** DIRECTIONS **
Every record, apart from its pictures, should be repeated exactly.

** DATA TO EXAMINE **
((

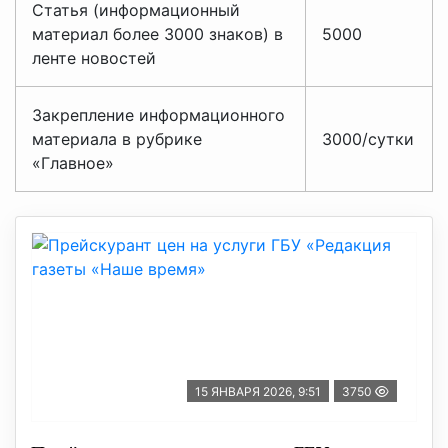
Статья (информационный
материал более 3000 знаков) в
5000
ленте новостей
Закрепление информационного
материала в рубрике
3000/сутки
«Главное»
15 ЯНВАРЯ 2026, 9:51
3750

))

** RESULT BELOW **
Статья (информационный
материал более 3000 знаков) в
5000
ленте новостей
Закрепление информационного
материала в рубрике
3000/сутки
«Главное»
15 ЯНВАРЯ 2026, 9:51
3750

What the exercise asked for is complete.